From Rosie, the Jetsons' robot maid, to Arnold Schwarzenegger's cyborg in The Terminator, popular culture has frequently conceived of robots as having a humanlike form, complete with "eyes" and mechanical limbs. But tech reporter John Markoff says that robots don't always have a physical presence.
"I have a very broad definition of what a robot is," he tells Fresh Air's Terry Gross. "A robot can be ... a machine that can walk around, or it can be software that is a personal assistant, something like Siri or Cortana or Google Now."
Markoff, the author of the new book Machines of Loving Grace, points out that artificial intelligence plays a role in many of our lives — sometimes without our even realizing it. "I have a car that I bought this year ... that is able to recognize both pedestrians and bicyclists, and if I don't stop, it will," he says. "That's a very inexpensive add-on that you can get for almost any car on the market now."
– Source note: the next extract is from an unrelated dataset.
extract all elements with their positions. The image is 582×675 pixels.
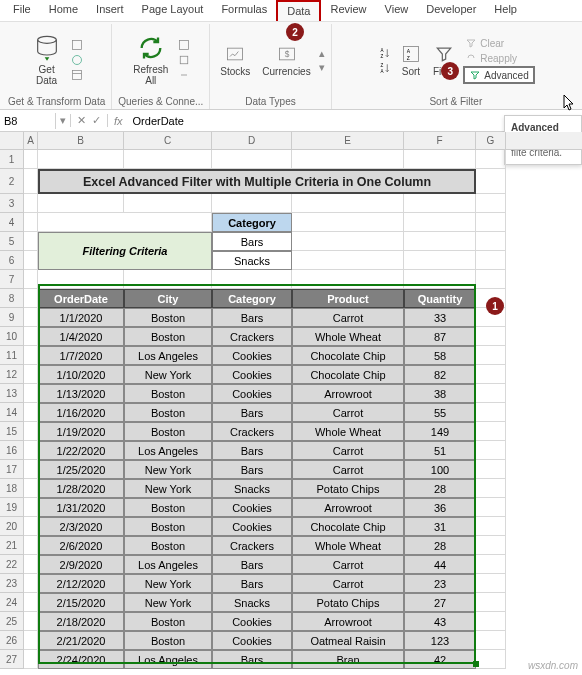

Looking ahead, Markoff predicts further advances in driverless-car technology. He also foresees a generation of computer chips that don't require batteries; instead, they would run on sunlight or vibration or sweat.
"In the next five years ... this [computer chip] technology will fan out all around us and create applications we can't even think about today," he says. "They'll be used for robotic sensors. They'll be made to make robots more mobile. And they'll be used to do a million other things we can't even conceive of, and it will continue to transform our society."